◆ Assignment
From the entries below, return exactly the lines beginning at the one that contains "Longbow House, 20" and ending at the one that contains "ayosumut.com", both of them included, and only those lines.

◆ Task material
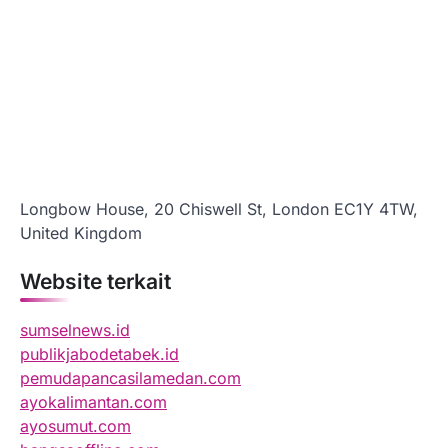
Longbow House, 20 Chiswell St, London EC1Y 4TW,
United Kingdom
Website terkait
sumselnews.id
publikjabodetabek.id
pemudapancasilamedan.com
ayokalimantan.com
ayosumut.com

...

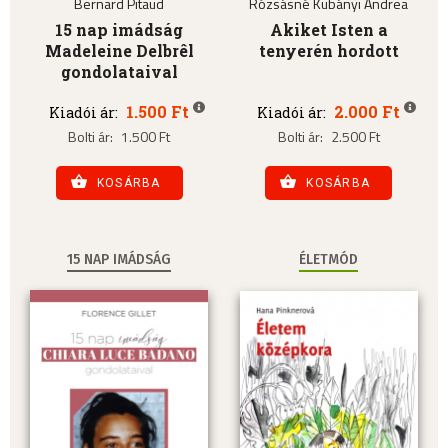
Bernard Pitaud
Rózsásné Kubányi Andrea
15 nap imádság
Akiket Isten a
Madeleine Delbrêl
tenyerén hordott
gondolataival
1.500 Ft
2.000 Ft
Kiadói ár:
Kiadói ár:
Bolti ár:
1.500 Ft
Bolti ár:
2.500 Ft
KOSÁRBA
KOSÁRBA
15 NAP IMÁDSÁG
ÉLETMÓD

◆ Finished task
Longbow House, 20 Chiswell St, London EC1Y 4TW,
United Kingdom
Website terkait
sumselnews.id
publikjabodetabek.id
pemudapancasilamedan.com
ayokalimantan.com
ayosumut.com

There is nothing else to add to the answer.